(PROBLEM DETAILS):
Read through the listing below, and copy every line where the string "FACOLTA" appears.

===== GIVEN RECORDS =====

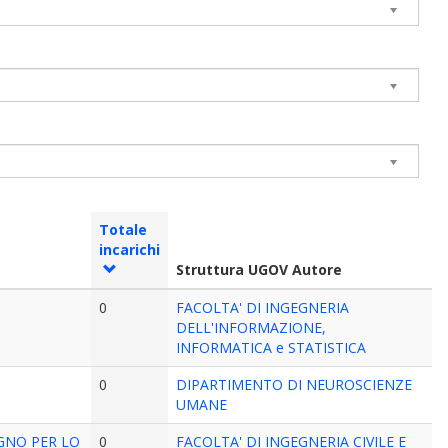
Totale
incarichi
Struttura UGOV Autore
0
FACOLTA' DI INGEGNERIA
DELL'INFORMAZIONE,
INFORMATICA e STATISTICA
0
DIPARTIMENTO DI NEUROSCIENZE
UMANE
GNO PER LO
0
FACOLTA' DI INGEGNERIA CIVILE E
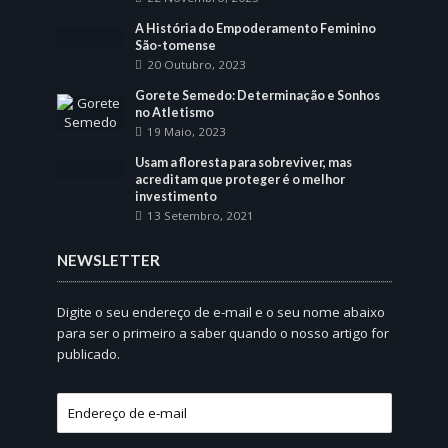
A História do Empoderamento Feminino
São-tomense
20 Outubro, 2023
Gorete Semedo: Determinação e Sonhos
no Atletismo
19 Maio, 2023
Usam a floresta para sobreviver, mas
acreditam que proteger é o melhor
investimento
13 Setembro, 2021
NEWSLETTER
Digite o seu endereço de e-mail e o seu nome abaixo
para ser o primeiro a saber quando o nosso artigo for
publicado.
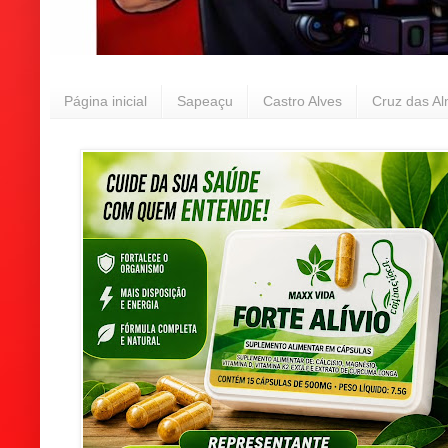
Página inicial
Sapeaçu
Castro Alves
Cruz das A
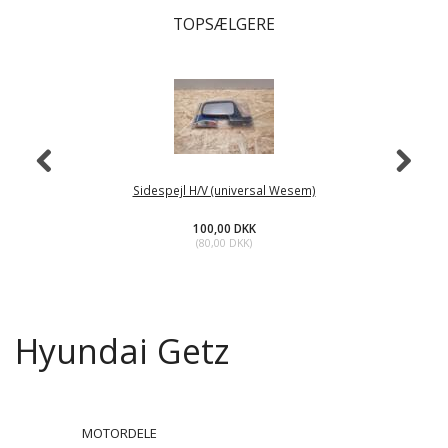
TOPSÆLGERE
Sidespejl H/V (universal Wesem)
100,00 DKK
(
80,00 DKK
)
Hyundai Getz
MOTORDELE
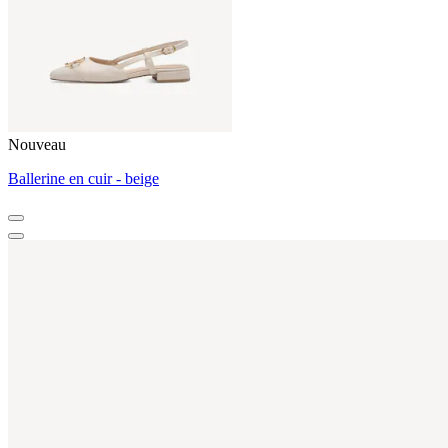
Nouveau
Ballerine en cuir - beige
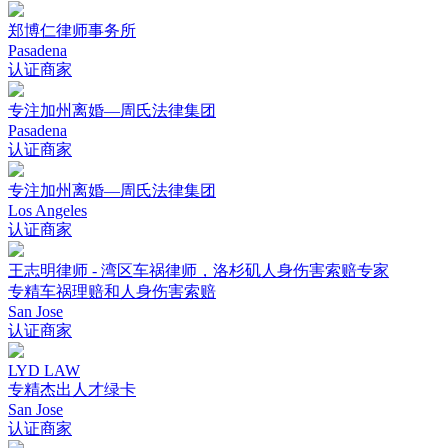
郑博仁律师事务所
Pasadena
认证商家
专注加州离婚—周氏法律集团
Pasadena
认证商家
专注加州离婚—周氏法律集团
Los Angeles
认证商家
王志明律师 - 湾区车祸律师，洛杉矶人身伤害索赔专家
专精车祸理赔和人身伤害索赔
San Jose
认证商家
LYD LAW
专精杰出人才绿卡
San Jose
认证商家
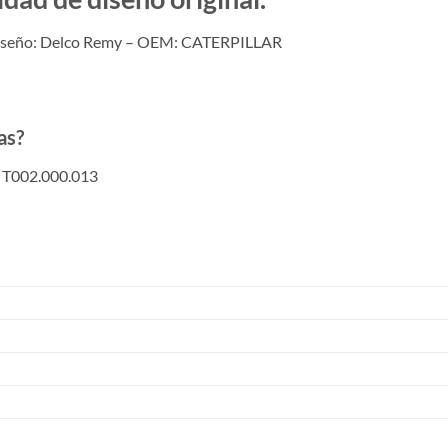
Diseño: Delco Remy – OEM: CATERPILLAR
as?
 T002.000.013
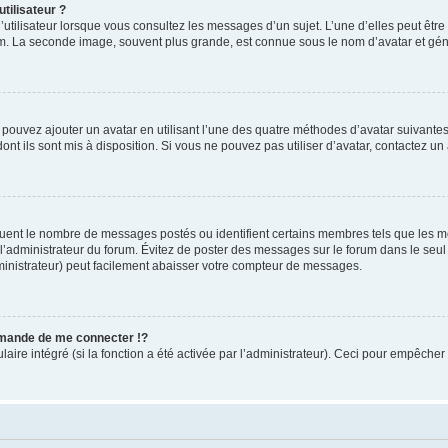
tilisateur ?
utilisateur lorsque vous consultez les messages d’un sujet. L’une d’elles peut êtr
rum. La seconde image, souvent plus grande, est connue sous le nom d’avatar et 
s pouvez ajouter un avatar en utilisant l’une des quatre méthodes d’avatar suivantes 
ont ils sont mis à disposition. Si vous ne pouvez pas utiliser d’avatar, contactez un
iquent le nombre de messages postés ou identifient certains membres tels que les 
ar l’administrateur du forum. Évitez de poster des messages sur le forum dans le seu
ministrateur) peut facilement abaisser votre compteur de messages.
mande de me connecter !?
re intégré (si la fonction a été activée par l’administrateur). Ceci pour empêcher l’u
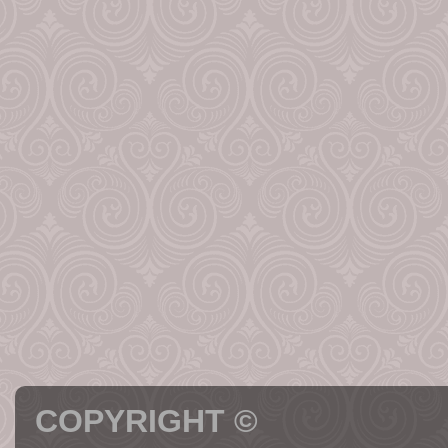
COPYRIGHT ©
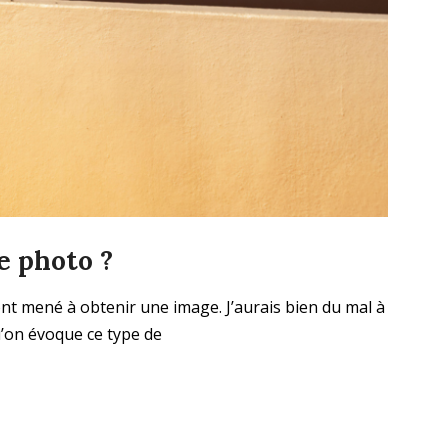
e photo ?
’ont mené à obtenir une image. J’aurais bien du mal à
u’on évoque ce type de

=====

(EXERCISE SOLUTION):
FACOLTA' DI INGEGNERIA
FACOLTA' DI INGEGNERIA CIVILE E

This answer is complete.